My first taste of shame was confusing. There was a set of rules in life that until the age of five I had been blissfully unaware of.
I thought a cup was a vessel from which to drink liquid, but apparently there was far more to this practice than I had been taught. And if you got it wrong, you would be shamed, mocked and humiliated.
From that day on, morning tea, which had been my time for a bit of peace and quiet, became another episode of endurance at nursery school. I no longer walked, but ran to the morning tea table to make sure I grabbed a red cup. There weren’t enough red cups for all the girls and I only wanted to taste the juice, not the shame again.
I tell this story because I use it to reflect on how gender stereotypes are built from a very young age. Who had taught that little boy about red cups and blue cups and why? Both my parents worked and shared care responsibilities equally, while I loved helping my dad around the garden and had never been told that this was only for boys.
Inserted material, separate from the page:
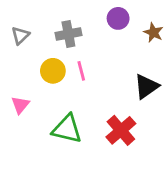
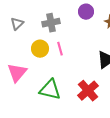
pink triangle: (20, 105) -> (17, 73), size x1.5

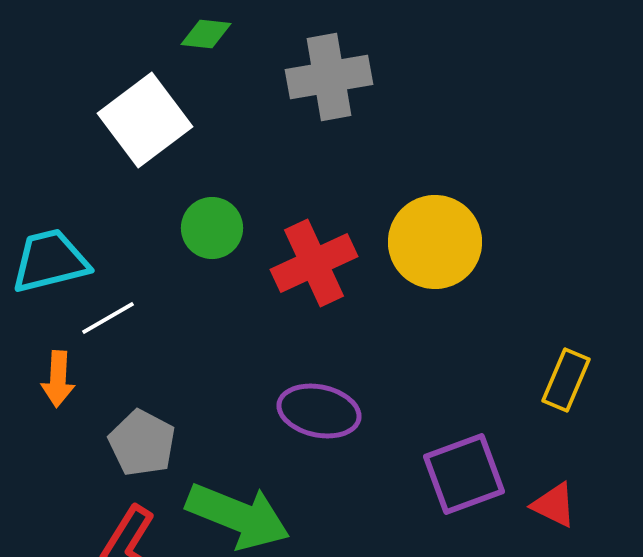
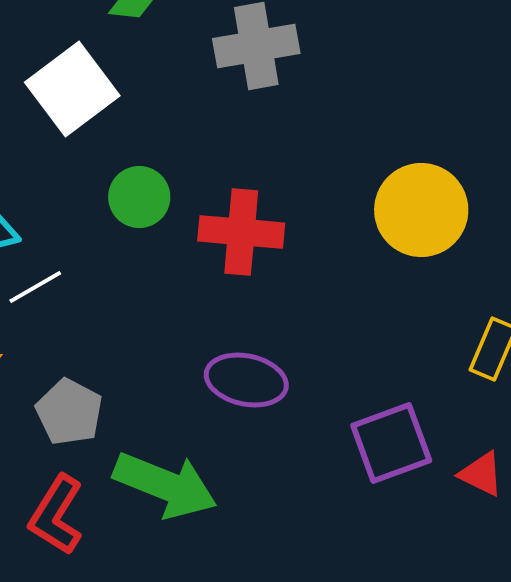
yellow circle: (435, 242) -> (421, 210), moved
red cross: (314, 263) -> (241, 232), turned 30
It matters. It matters because it impacts the self-worth of young girls. It impacts how they define themselves and then later the career choices they make. Even when they make a choice, high numbers opt out due to bias in the selection process. STEM and the myriad of programs now underway to tip the balance being a good example here.
It starts early and us adults are responsible. As Clementine Ford wrote in her article The small way I’m flipping gender stereotyping in the baby clothes aisle in the SMH on 3 April 2017: “I have a seven-month-old, and wandering the clothing aisles in high street shops or department stores is an exercise in anger management. The most noticeable thing is the distinction of gender according to colour. The girls’ section bursts with pinks, yellows, purples and glitter while the boys’ section wades through a more muted palette of dark blues, black, red, khaki and beige, beige, beige. But what the boys’ section lacks in vibrancy it more than makes up for in affirmations and positive reinforcement. T-shirts and jumpers scream words like “awesome”, “cool”, “future superhero” and “little but loud”. Conversely, girls’ clothes are emblazoned with things like “princess”, “cute”, “stay happy” and “gorgeous”. Because never forget that boys are defined by how impressive they are, while girls are defined by how impressive they look.”
If we want girls who are confident and don’t feel shame at their gender, and boys who are confident and don’t shame any other gender type (or feel they have the right to commit acts of violence on the extreme end) then we need to address this. Us, the adults in charge, right here right now.
If you see it, call it out. Watch for the blue cups and red cups. It matters.